Setiap suku di Indonesia memiliki pengetahuan yang beragam tentang langit. Mereka memanfaatkan pengetahuan tentang benda-benda langit itu untuk berbagai keperluan. Namun, sangat sedikit pengetahuan astronomi masyarakat itu yang terdokumentasikan sehingga terancam hilang.
Sejak ribuan tahun lalu, suku-suku di Nusantara memanfaatkan pengetahuan astronomi lokal untuk bercocok tanam, mencari ikan, menavigasi pelayaran antarpulau, membuat kalender, hingga penentuan nasib baik. Mereka memiliki nama hingga cerita dibalik setiap nama bintang yang disematkan, sama seperti penamaan benda-benda langit dalam astronomi modern yang bertumpu pada budaya Romawi, Yunani dan Arab.
MARTHA SUHERMAN–Galaksi Bimasakti muncul di atas perumahan penduduk di Bromo. Masyarakat di Jawa dan Indonesia menyebut galaksi Milkyway alias Jalur Susu ini dengan Bimasakti yang diambil dari cerita tokoh pewayangan Bima.
ADVERTISEMENT
SCROLL TO RESUME CONTENT
Dosen Departemen Sejarah Universitas Indonesia Didik Pradjoko usai Seminar Astronomi Budaya di Jakarta, Sabtu (10/11/2018) mengatakan pengetahuan tentang bintang-bintang itulah yang membawa nenek moyang bangsa Indonesia jadi bangsa pelaut dan pedagang antarpulau, jauh sebelum kedatangan bangsa-bangsa barat di Nusantara.

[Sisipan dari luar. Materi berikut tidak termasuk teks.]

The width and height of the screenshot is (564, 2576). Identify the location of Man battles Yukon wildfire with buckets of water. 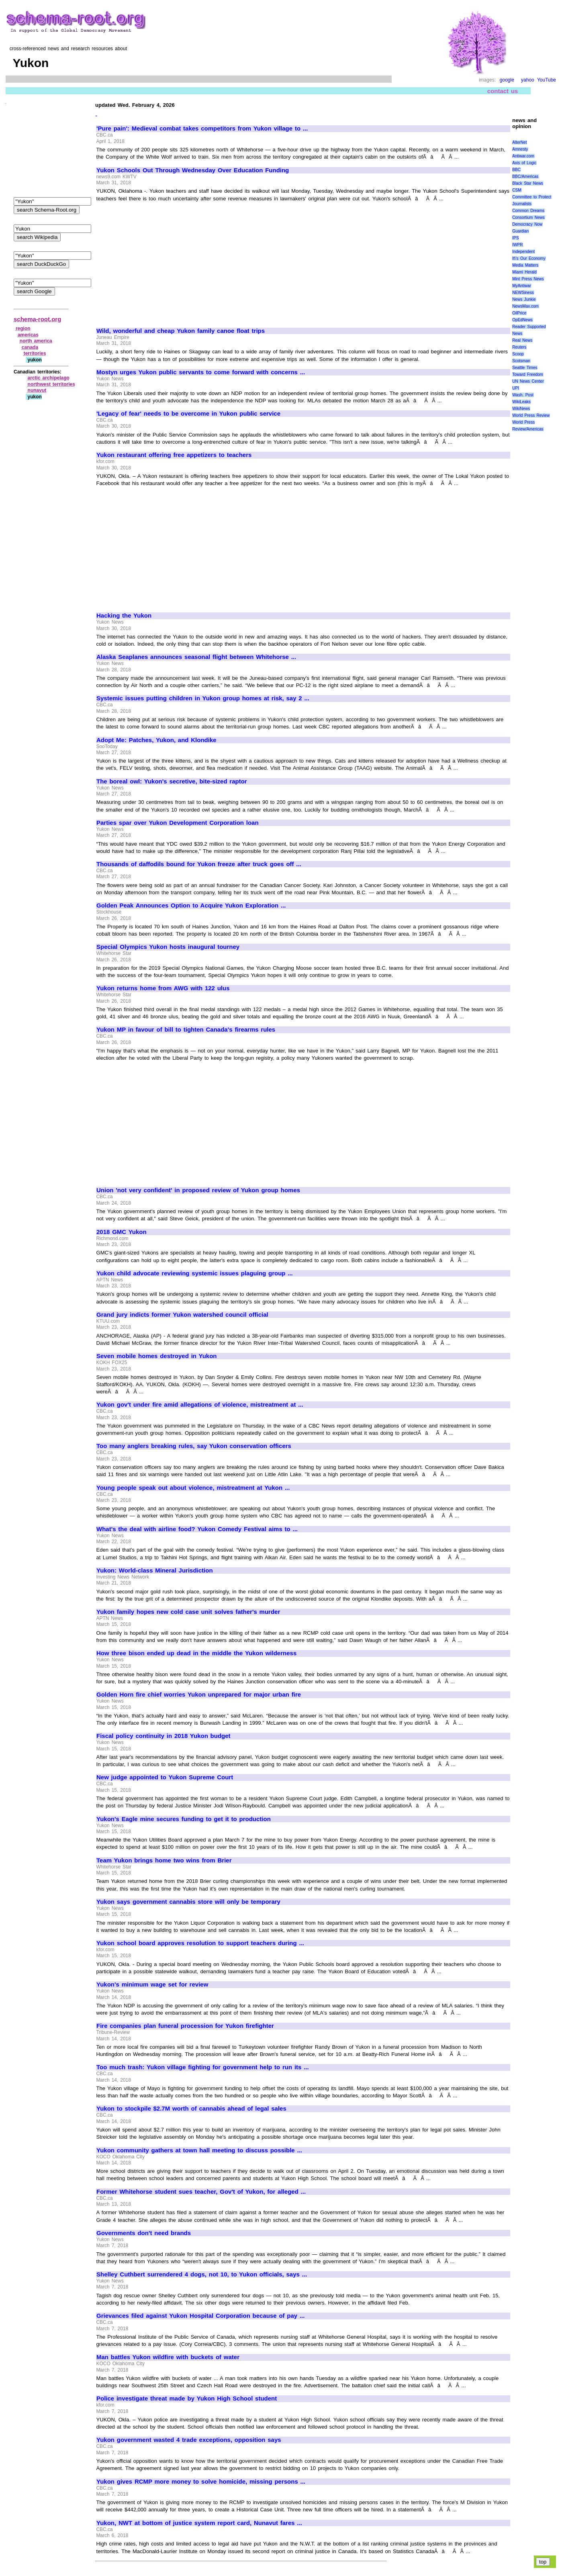
(167, 2357).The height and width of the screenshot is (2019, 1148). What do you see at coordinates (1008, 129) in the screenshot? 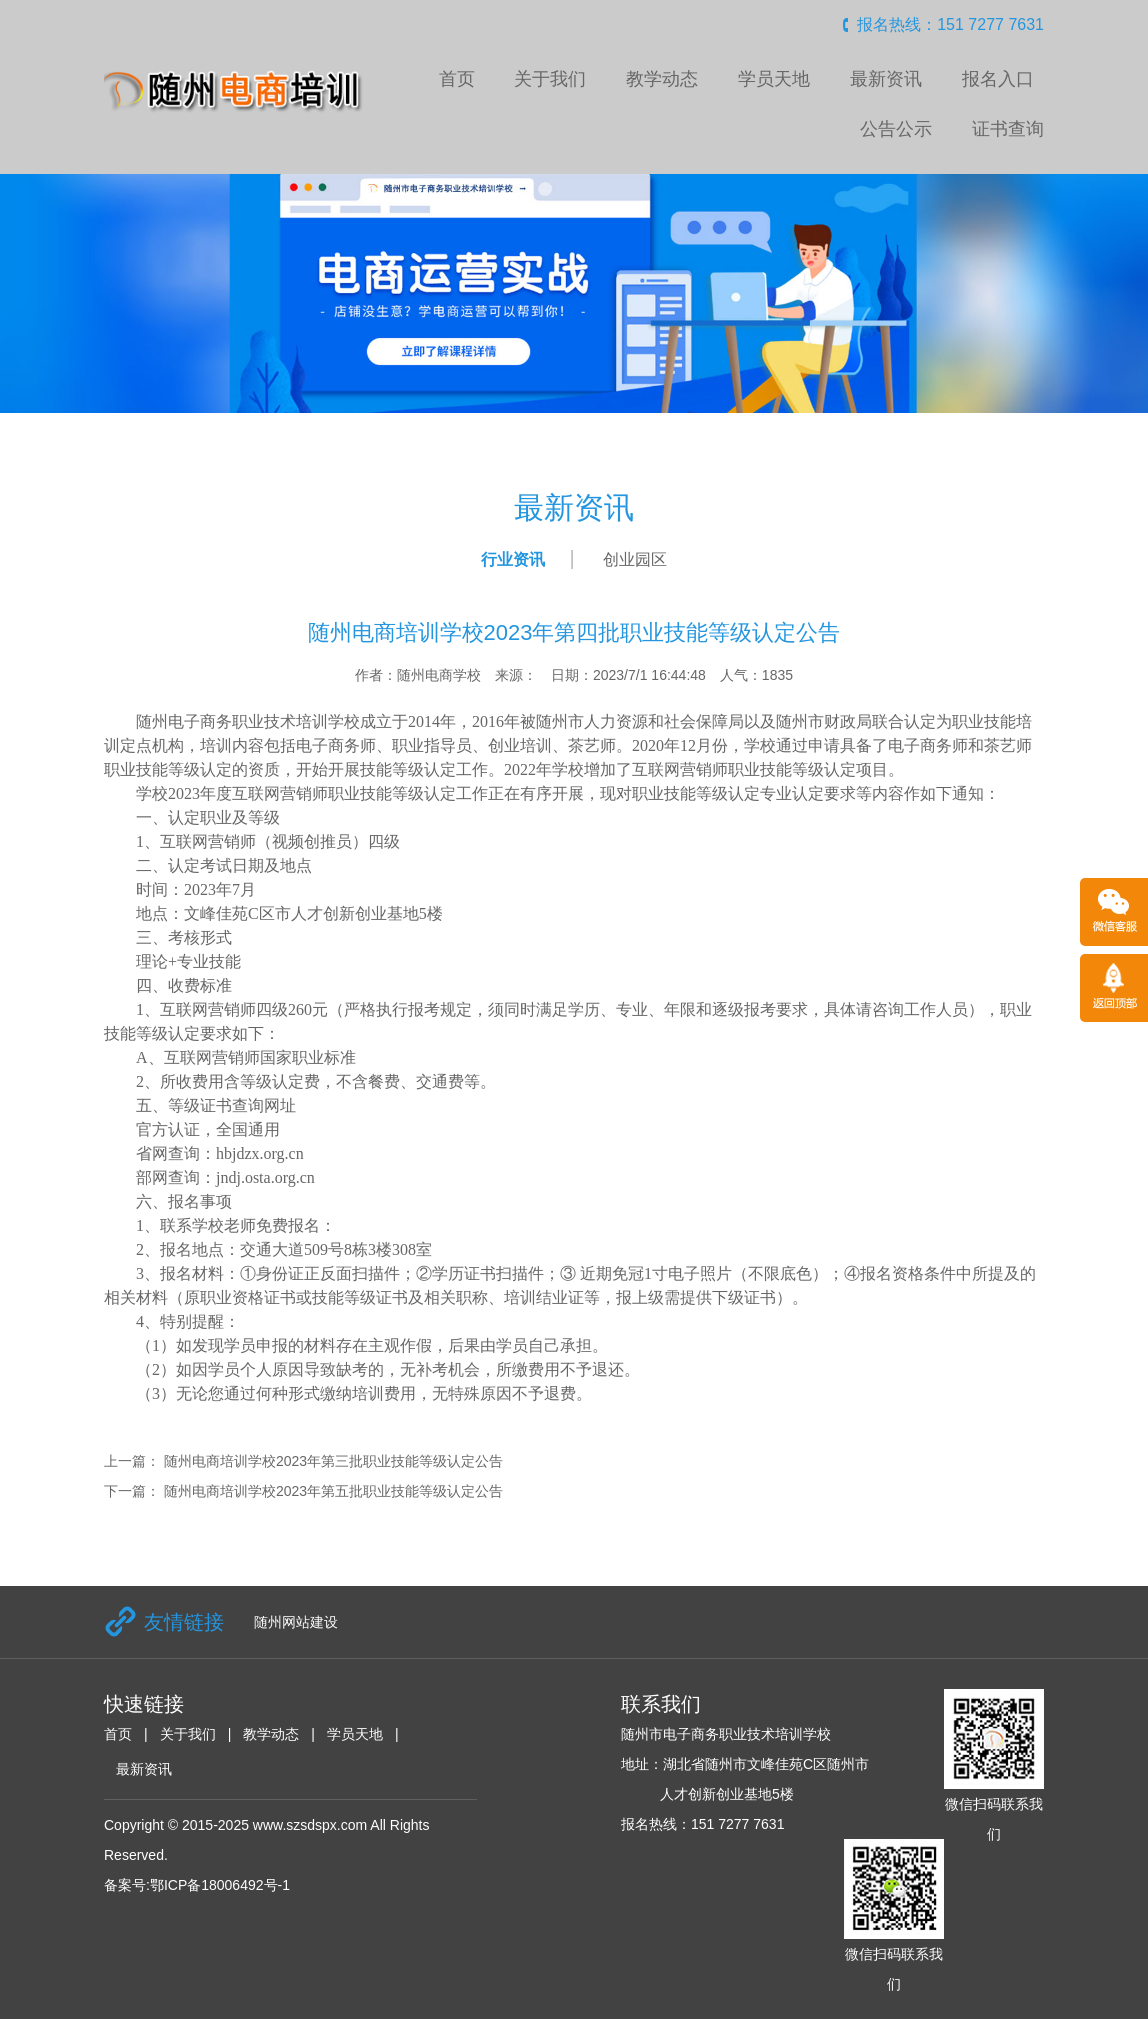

Pengetahuan itu pula yang membawa mereka melanglang buana hingga Madagaskar di barat Samudera Hindia hingga Polinesia di selatan Samudera Pasifik. Namun seiring berkembangnya teknologi dan masuknya pengetahuan astronomi modern, pengetahuan astronomi masyarakat mulai terpinggirkan.
Dalam kajian sejarah, lanjut Didik, ada mata kuliah sejarah maritim. Umumnya, fokusnya masih tertuju pada jalur pelayaran, jenis perahu, kota pelabuhan, hingga perdagangan di masa lampau. Pengetahuan astronomi yang dijadikan pemandu gerak para pelaut itu belum banyak diteliti. “Astronomi maritim belum jadi kajian khusus,” tambahnya.
KOMPAS/MOHAMAD FINAL DAENG–Kapal pinisi dalam program “Pinisi Bagi Negeri”, tengah berlayar di perairan Makassar, Sulawesi Selatan, Rabu (12/4/2017). Kapal model seperti inilah yang membawa pelaut Bugis-Makassar mengarungi lautan luas sejak ribuan tahun lalu dengan menggunakan bintang sebagai alat navigasi.
Pendokumentasian terkendala
Sejumlah kalangan sebenarnya sudah mencoba mendokumentasikan pengetahuan itu dengan meneliti naskah kuno. Namun, itu tidak mudah karena bahasa dalam naskah kuno banyak yang berupa kiasan.
Pendokumentasian juga bisa dilakukan dengan mewawancarai masyarakat atau tokoh adat yang masih memiliki pengetahuan tentang bintang-bintang di langit dalam budaya mereka. Mereka yang jadi sumber informasi itu umumnya sudah sepuh dan banyak yang lebih dahulu meninggal sebelum pengetahuannya tuntas digali.
Kalaupun ada narasumber yang masih hidup, banyak diantara mereka yang tidak mampu menunjukkan posisi atau wujud dari nama-nama bintang yang disebut. “Pengetahuan tentang benda langit lebih banyak yang dihapal, sudah tidak dipraktikkan atau dimanfaatkan untuk kehidupan sehari-hari,” tambah peneliti etnoastronomi di Planetarium dan Observatorium Jakarta dan Pembina Himpunan Astronomi Amatir Jakarta Widya Sawitar yang banyak meneliti astronomi jawa.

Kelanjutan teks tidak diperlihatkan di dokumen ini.